### YOUR GOAL
Transcribe, word for word, all of the entries below, and exclude any pictures from the copy.

□ □ □

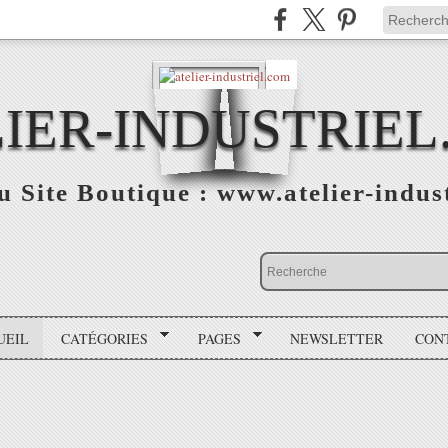
IER-INDUSTRIE
 Site Boutique : www.atelier-indust
UEIL
CATÉGORIES
PAGES
NEWSLETTER
CON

□ □ □

### EXERCISE RESULT
IER-INDUSTRIE
 Site Boutique : www.atelier-indust
UEIL
CATÉGORIES
PAGES
NEWSLETTER
CON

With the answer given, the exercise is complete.